The output of mfrstats is in the following order:

 - number of trials (voxels in input),
 - fraction of successful trials
 - mean mean(SF)
 - std mean(SF)
 - mean std(SF)
 - std std(SF)
 - for each direction
   - mean direction (x, y, z),
   - mean dyadic eigenvalues (l1, l2, l3),
   - mean SF value,
   - std SF value,
   - mean SF largest Hessian eigenvalue
   - std SF largest Hessian eigenvalue
   - mean SF smallest Hessian eigenvalue
   - std SF smallest Hessian eigenvalue

For this example the output is:

9.300000E01 - number of trials
9.300000E-01 - fraction of successful trials
6.268984E-02 - mean mean(SF)
2.301566E-03 - std mean(SF)
8.424644E-02 - mean std(SF)
4.957507E-02 - std std(SF)
9.998178E-01 - mean x_1 -- First peak orientation
1.904221E-02 - mean y_1
1.304700E-03 - mean z_1
9.820751E-01 - mean dyadic l_1
1.487575E-02 - mean dyadic l_2
3.049180E-03 - mean dyadic l_3
2.923417E00 - mean SF value
1.716575E00 - std SF value
-1.939896E02 - mean SF largest Hessian eigenvalue
2.173765E02 - std SF largest Hessian eigenvalue
-7.642872E02 - mean SF smallest Hessian eigenvalue
9.061406E02 - std SF smallest Hessian eigenvalue
-3.187058E-01 - mean x_2 -- Second peak orientation
9.478182E-01 - mean y_2
-8.196506E-03 - mean z_2
9.859861E-01 - mean dyadic l_1
1.119527E-02 - mean dyadic l_2
2.818645E-03 - mean dyadic l_3
2.836217E00 - mean SF value
1.567252E00 - std SF value
-1.909222E02 - mean SF largest Hessian eigenvalue
2.080926E02 - std SF largest Hessian eigenvalue
-7.274968E02 - mean SF smallest Hessian eigenvalue
8.320956E02 - std SF smallest Hessian eigenvalue
0.000000E00 - -- Third peak orientation
0.000000E00
0.000000E00
0.000000E00
0.000000E00
0.000000E00
0.000000E00
0.000000E00
0.000000E00
0.000000E00
0.000000E00
0.000000E00

The output of mfrstats can be used to calculate measures of accuracy and precision, such as direction concentration and angle bias (see [1,2] for details).

Another useful tool is consfrac, which calculates the consistency fraction. This program requires a ground-truth, which in this example is given by the settings used to generate the synthetic data (namely the test function and the rotation angle of the second tensor).

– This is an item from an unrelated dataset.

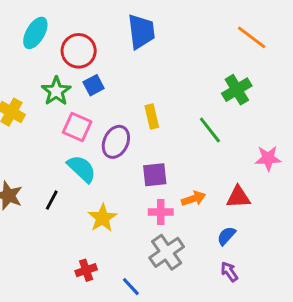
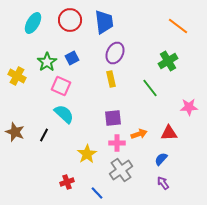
red circle: (79, 51) -> (70, 20), moved
purple ellipse: (116, 142) -> (115, 53), moved
yellow star: (102, 218) -> (87, 154), moved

For a set of reconstructions to be consistent, they should have the same number of fibre-orientation estimates as the test function and the peak orientations should be within a given tolerance of the true fibre-orientation. To run consfrac, we use the command

consfrac -voxels 100 -numpds 3 -testfunc 3 -dt2rotangle 0.349 < pas_1.4_me${RE}_testData_PDs.Bdouble > pas_1.4_me${RE}_testData_CF.Bdouble

double2txt < pas_1.4_me${RE}_testData_CF.Bdouble

The output of the program is:

1.000000E02 - number of trials
1.000000E00 - fraction of successful trials
9.100000E-01 - consistency fraction
References

[1] D.C. Alexander. Maximum entropy spherical deconvolution for diffusion MRI, In Proc. Information processing in medical imaging, 2005.

[2] K.K. Seunarine and D.C. Alexander. Multiple fibers: beyond the diffusion tensor. In Diffusion MRI: from quantitative measurement to in vivo neuroanatomy. Academic Press. 2009.